ALFREDO SAN JUAN
Se diría que la sociedad en la que vivimos admira y premia los comportamientos agresivos. La evolución de la palabra misma revela que esta actitud está tomando carta de naturaleza: hace unos años significaba violento, ofensivo, hiriente; ahora, ambicioso, enérgico, eficaz. Hoy parece un mérito –y no un síntoma de desequilibrio– que los deportistas, los ejecutivos o los vendedores sean agresivos. La televisión coloca el micrófono delante de la gente más indignada, atacante y ofensora. Hay estridencia en cada atasco de tráfico. Internet sirve de púlpito para el odio. La atmósfera se crispa, las actitudes son contagiosas, nos ponemos en guardia ante los demás. Por las calles muchas personas caminan como autómatas que no se desvían de su trayectoria y se irritan contra quienes les obstaculizan el paso.
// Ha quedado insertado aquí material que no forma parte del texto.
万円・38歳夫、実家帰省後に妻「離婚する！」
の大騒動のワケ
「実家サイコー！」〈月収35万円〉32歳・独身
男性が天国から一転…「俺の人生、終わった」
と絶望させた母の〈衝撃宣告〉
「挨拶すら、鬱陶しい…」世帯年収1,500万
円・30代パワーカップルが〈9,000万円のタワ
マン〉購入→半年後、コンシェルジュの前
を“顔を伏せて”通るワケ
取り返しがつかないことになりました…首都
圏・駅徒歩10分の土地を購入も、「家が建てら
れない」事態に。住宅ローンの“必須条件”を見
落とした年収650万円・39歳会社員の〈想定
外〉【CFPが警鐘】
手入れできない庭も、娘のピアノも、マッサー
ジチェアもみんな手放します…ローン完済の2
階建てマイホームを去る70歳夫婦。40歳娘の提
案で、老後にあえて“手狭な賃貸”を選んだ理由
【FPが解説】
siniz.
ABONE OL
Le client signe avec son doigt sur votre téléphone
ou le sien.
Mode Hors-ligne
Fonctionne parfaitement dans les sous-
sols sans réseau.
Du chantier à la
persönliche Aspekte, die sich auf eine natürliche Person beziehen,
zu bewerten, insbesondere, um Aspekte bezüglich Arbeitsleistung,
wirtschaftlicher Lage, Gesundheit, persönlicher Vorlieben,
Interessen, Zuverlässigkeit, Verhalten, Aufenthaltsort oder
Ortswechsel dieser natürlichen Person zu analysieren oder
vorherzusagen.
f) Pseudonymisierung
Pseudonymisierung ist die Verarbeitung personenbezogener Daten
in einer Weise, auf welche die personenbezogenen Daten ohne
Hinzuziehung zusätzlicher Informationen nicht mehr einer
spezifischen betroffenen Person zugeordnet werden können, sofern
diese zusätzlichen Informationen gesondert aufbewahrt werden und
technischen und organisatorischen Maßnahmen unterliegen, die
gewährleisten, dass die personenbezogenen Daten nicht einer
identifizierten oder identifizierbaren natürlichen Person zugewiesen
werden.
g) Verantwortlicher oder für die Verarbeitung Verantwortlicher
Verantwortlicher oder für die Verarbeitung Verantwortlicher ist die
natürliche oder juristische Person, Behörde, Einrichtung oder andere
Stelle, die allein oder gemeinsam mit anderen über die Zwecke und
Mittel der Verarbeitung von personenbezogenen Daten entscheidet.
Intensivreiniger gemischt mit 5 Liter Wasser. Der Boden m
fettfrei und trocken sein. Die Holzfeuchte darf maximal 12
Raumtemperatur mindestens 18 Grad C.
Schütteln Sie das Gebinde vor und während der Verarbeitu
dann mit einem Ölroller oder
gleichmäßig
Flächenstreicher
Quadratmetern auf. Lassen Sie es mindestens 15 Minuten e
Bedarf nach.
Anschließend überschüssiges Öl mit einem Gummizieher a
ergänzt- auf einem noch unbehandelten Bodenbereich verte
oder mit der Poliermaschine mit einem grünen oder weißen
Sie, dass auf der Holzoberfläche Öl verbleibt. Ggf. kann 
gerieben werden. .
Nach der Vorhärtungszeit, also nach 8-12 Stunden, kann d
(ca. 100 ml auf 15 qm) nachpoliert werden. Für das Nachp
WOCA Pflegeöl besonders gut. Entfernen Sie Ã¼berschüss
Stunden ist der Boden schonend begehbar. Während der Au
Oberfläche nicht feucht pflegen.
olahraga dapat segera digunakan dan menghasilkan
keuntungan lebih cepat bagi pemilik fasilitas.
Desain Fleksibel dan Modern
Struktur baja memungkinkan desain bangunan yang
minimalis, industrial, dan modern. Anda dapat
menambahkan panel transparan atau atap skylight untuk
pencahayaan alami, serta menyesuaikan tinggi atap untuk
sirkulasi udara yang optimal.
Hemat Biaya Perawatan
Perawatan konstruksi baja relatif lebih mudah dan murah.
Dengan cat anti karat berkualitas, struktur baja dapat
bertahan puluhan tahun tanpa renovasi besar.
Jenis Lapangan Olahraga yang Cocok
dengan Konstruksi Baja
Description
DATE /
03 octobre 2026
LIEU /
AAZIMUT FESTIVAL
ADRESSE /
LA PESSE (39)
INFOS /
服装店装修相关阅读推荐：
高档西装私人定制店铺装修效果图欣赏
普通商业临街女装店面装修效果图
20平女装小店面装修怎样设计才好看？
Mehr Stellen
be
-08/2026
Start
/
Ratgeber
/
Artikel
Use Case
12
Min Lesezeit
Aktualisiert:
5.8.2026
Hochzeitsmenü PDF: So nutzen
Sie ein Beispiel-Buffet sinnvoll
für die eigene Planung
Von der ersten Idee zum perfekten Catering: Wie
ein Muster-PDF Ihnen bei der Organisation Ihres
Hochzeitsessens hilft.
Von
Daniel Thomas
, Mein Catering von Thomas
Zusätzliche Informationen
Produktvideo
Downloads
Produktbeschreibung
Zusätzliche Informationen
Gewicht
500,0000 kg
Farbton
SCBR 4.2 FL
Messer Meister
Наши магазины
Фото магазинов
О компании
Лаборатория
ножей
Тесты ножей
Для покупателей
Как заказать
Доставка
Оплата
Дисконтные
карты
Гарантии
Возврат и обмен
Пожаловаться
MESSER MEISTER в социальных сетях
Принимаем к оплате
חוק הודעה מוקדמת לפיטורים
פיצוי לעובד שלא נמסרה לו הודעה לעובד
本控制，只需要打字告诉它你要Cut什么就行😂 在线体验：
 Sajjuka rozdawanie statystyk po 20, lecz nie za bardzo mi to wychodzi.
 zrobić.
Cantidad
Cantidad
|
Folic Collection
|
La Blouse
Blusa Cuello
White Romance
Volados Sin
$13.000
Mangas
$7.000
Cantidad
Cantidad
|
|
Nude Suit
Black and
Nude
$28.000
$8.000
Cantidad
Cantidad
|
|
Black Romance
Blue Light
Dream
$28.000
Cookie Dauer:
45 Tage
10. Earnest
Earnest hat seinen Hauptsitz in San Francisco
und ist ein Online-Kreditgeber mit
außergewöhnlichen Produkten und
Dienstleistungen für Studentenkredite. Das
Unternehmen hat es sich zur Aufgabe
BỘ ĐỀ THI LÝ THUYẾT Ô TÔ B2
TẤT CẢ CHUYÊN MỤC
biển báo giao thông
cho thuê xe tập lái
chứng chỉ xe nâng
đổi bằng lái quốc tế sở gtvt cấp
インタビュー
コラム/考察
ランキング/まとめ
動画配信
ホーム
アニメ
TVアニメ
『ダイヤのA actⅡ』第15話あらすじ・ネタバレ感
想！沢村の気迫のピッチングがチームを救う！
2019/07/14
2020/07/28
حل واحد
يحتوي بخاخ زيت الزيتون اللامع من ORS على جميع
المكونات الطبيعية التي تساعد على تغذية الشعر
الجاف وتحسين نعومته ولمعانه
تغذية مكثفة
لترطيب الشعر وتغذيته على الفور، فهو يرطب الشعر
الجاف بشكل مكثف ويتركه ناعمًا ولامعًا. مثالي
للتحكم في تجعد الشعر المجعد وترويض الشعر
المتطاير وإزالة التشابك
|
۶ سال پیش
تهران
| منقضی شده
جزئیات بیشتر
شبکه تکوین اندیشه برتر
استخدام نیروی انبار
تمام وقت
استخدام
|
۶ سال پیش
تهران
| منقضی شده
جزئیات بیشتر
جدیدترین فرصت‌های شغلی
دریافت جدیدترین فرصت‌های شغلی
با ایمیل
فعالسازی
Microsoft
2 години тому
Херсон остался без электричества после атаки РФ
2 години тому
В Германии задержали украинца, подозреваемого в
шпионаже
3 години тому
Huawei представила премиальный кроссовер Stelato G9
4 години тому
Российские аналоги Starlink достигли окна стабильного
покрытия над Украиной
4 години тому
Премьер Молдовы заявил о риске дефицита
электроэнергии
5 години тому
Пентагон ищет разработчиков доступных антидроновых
El filósofo y emperador romano Marco Aurelio discrepaba profundamente de estas actitudes. Para él, la agresividad es una debilidad y la violencia suele ser lo contrario de la fuerza. A su juicio, los que se enfurecen sufren de una herida y embisten, mientras que la amabilidad es invencible. Si no te sacan de quicio, mantienes la superioridad moral y vences. “¿Qué podrá hacer contra ti el más grosero si te mantienes amable con él?”, escribió en sus Meditaciones. Creía que los buenos modales no deben nada al miedo y que la verdadera prueba de valor es adaptarse y transigir. Casi veinte siglos después, las enseñanzas de Marco Aurelio todavía resultan necesarias. Nos conviene recordar que la amabilidad es la habilidad de hacerse amar y la paciencia, la ciencia de los pacíficos.